→ Problem statement
The answer must be a single number: the count of lines below that contain the string "Memorial".

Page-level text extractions
■ ■ ■ ■ ■

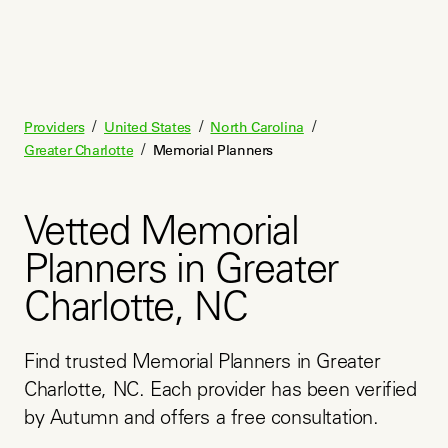
/
/
/
Providers
United States
North Carolina
/
Greater Charlotte
Memorial Planners
Vetted Memorial
Planners in Greater
Charlotte, NC
Find trusted Memorial Planners in Greater 
Charlotte, NC. Each provider has been verified 
by Autumn and offers a free consultation.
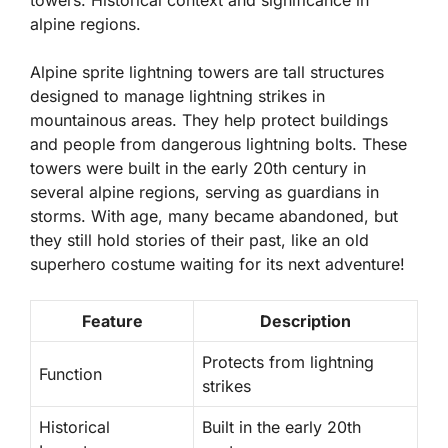
towers. Historical context and significance in
alpine regions.
Alpine sprite lightning towers are tall structures
designed to manage lightning strikes in
mountainous areas. They help protect buildings
and people from dangerous lightning bolts. These
towers were built in the early 20th century in
several alpine regions, serving as guardians in
storms. With age, many became abandoned, but
they still hold stories of their past, like an old
superhero costume waiting for its next adventure!
Feature
Description
Protects from lightning
Function
strikes
Historical
Built in the early 20th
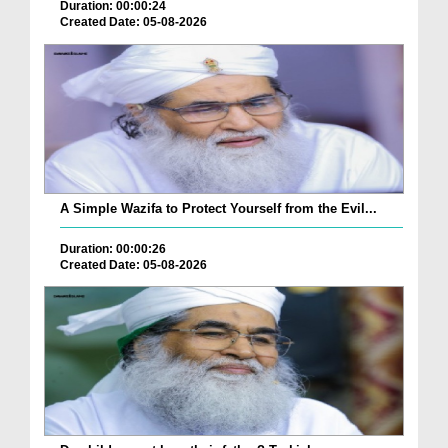
Duration: 00:00:24
Created Date: 05-08-2026
A Simple Wazifa to Protect Yourself from the Evil...
Duration: 00:00:26
Created Date: 05-08-2026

■ ■ ■ ■ ■

→ Response to the exercise
3